Vittorio capì d’essere in trappola. Qualsiasi cosa dicesse, lei avrebbe trovato il modo di attaccarlo.
«Va bene», mormorò esausto. «Me ne vado. Ma ne riparliamo.»
«Non parleremo mai più.»
Vittorio prese la borsa e scese. In strada lo aspettava il figlio Leo, che l’aveva portato dalla stazione.
«Allora, Papà? Ti ha fatto entrare?» chiese Leo, vedendolo abbacchiato.
«No.»
«Sul serio?» Leo si stupì. «La mamma ha perso la testa?»

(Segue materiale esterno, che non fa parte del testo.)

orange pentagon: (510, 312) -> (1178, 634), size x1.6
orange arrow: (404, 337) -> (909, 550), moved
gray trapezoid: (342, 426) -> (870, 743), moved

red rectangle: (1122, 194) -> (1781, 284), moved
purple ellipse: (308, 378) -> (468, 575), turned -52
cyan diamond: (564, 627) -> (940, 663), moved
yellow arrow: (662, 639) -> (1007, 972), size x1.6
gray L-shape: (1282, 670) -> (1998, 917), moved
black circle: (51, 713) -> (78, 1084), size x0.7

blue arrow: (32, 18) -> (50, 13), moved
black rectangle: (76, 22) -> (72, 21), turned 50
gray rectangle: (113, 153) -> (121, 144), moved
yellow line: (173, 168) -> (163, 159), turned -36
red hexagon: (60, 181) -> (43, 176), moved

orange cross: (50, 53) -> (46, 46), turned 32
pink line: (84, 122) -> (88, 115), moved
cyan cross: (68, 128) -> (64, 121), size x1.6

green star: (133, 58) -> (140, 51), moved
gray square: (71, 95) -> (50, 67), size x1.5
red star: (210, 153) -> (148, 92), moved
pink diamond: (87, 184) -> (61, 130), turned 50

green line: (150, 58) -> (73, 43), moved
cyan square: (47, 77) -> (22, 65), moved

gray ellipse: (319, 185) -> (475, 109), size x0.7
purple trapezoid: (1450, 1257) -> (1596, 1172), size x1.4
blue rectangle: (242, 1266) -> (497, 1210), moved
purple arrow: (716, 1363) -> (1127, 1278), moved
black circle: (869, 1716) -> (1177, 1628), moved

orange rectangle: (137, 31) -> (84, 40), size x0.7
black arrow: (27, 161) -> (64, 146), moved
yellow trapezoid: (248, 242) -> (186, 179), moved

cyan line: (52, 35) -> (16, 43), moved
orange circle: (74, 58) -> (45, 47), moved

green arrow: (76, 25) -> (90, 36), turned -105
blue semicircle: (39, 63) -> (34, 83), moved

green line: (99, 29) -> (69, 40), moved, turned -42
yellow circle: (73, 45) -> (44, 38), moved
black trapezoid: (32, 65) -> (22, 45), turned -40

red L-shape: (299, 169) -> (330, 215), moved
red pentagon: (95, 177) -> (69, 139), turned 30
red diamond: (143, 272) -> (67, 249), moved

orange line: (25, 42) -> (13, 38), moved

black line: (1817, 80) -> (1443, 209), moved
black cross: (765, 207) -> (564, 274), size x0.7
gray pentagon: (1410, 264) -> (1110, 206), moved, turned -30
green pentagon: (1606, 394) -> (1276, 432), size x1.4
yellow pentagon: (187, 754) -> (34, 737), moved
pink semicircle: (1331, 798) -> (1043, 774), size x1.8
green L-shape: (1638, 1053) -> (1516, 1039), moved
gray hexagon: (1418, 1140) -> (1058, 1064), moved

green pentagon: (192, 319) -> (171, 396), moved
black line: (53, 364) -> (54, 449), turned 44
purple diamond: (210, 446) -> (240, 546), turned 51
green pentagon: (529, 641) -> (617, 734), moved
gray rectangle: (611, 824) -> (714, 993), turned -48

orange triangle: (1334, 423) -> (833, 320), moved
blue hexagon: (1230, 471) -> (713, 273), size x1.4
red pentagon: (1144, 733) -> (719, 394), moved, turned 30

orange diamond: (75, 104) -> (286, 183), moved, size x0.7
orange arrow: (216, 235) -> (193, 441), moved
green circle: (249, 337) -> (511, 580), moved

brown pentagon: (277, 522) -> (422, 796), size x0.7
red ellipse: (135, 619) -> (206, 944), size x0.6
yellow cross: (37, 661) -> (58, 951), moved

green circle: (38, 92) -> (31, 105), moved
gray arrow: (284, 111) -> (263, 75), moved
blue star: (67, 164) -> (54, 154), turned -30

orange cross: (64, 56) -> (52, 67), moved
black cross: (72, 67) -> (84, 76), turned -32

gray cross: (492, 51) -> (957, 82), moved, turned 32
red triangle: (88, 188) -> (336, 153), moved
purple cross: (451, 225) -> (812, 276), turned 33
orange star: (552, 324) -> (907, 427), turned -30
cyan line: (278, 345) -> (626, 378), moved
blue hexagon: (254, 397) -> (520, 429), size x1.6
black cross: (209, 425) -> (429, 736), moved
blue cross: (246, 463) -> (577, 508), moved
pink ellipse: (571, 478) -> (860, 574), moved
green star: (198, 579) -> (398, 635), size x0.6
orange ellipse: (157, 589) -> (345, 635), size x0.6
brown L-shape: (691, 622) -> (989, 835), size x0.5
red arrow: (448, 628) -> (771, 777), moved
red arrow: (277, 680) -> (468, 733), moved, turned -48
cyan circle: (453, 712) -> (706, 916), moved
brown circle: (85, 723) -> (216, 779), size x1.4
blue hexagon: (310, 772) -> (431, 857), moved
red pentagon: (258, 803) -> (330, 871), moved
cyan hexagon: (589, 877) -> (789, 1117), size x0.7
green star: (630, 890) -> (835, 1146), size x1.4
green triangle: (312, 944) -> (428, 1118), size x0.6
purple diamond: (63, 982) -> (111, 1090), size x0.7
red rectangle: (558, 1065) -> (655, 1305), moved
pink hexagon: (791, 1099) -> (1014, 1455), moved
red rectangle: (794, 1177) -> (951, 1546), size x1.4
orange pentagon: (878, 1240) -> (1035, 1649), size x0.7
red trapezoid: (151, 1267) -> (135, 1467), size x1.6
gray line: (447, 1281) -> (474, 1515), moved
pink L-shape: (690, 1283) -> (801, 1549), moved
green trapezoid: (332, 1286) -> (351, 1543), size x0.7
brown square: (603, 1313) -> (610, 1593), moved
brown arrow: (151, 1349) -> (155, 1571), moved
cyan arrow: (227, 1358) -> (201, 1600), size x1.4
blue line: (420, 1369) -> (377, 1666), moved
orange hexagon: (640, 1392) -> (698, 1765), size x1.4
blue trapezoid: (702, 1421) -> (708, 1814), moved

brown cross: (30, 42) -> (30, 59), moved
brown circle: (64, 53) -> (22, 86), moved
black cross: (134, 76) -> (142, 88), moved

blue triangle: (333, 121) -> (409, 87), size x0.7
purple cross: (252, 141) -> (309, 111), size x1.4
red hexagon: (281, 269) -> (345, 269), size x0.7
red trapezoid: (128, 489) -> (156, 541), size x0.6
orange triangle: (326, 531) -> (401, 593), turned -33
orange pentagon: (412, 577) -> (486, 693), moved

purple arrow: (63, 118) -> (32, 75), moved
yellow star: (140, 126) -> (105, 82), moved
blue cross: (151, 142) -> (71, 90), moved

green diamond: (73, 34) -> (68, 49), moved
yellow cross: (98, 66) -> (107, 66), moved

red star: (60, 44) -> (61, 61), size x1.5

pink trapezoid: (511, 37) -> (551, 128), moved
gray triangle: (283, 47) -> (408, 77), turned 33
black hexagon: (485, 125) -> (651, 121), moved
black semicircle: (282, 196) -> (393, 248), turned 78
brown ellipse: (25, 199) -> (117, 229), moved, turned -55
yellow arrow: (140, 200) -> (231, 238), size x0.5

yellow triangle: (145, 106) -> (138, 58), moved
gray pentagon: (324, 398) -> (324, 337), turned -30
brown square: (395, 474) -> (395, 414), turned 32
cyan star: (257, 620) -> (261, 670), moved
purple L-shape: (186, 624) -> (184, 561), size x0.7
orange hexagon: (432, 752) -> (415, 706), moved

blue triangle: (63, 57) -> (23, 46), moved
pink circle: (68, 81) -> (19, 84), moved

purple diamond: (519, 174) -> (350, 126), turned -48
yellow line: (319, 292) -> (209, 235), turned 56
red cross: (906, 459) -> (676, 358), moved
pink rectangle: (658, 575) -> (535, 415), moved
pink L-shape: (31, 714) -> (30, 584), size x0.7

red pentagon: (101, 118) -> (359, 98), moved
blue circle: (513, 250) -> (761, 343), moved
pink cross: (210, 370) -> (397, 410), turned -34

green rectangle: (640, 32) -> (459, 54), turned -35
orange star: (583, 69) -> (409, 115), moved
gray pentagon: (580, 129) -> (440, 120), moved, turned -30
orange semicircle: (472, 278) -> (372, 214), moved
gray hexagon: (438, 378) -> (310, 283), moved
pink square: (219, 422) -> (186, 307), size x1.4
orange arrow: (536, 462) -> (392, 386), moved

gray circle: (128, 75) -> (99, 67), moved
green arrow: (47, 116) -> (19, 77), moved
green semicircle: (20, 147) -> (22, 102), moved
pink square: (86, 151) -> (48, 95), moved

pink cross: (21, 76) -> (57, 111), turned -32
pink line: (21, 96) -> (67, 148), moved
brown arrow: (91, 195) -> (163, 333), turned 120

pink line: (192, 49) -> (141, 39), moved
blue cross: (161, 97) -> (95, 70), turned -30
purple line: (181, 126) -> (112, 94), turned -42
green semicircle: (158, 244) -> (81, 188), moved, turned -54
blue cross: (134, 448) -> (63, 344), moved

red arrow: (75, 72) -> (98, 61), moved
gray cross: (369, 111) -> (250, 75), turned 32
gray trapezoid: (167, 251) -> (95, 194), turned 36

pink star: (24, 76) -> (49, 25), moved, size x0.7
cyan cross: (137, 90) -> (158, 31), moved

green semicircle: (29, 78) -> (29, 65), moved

«Non so, figlio. Non la capisco.»
Salirono in macchina. Leo avviò il motore, ma non partì.
«Papà… ma cosa è successo, davvero? Al telefono la mamma ha detto cose…»
«Cosa ha detto?»
«Che… che ti sei trovato un’amante. Che la tradisci.»
Vittorio sospirò pesantemente.
«Leo, giuro su qualsiasi cosa: non c’è nessuna. Mai avute le occasioni.»
«E allora questa… Ludovica?»
«Ludovica è una collega. Una come tante. L’ho aiutata
Vincenzo rimase fermo nel soggiorno di suo figlio, fissando la pioggia scrosciante contro i vetri mentre un pensiero amaro gli attraversava la mente: forse il silenzio di Tamara era la risposta definitiva che non voleva ammettere.